• The task:
Among the records below, find the lines that hold the word "Canaltech" and report how many there are, with no other words.

Saved data entries
=== Section Start ===
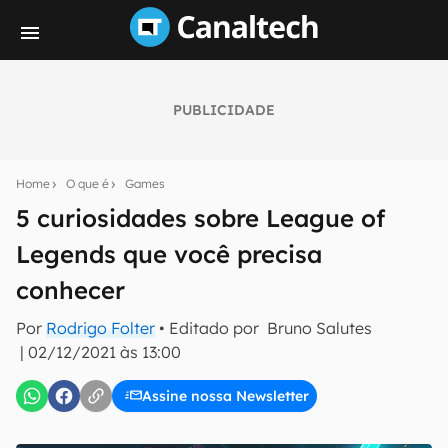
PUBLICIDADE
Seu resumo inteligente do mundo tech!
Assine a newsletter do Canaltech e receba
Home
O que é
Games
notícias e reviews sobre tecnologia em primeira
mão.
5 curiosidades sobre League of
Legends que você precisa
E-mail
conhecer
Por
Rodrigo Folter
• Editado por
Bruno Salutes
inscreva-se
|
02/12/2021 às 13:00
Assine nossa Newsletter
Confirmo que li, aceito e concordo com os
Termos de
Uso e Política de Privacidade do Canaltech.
=== Section End ===
• Response to the exercise:
2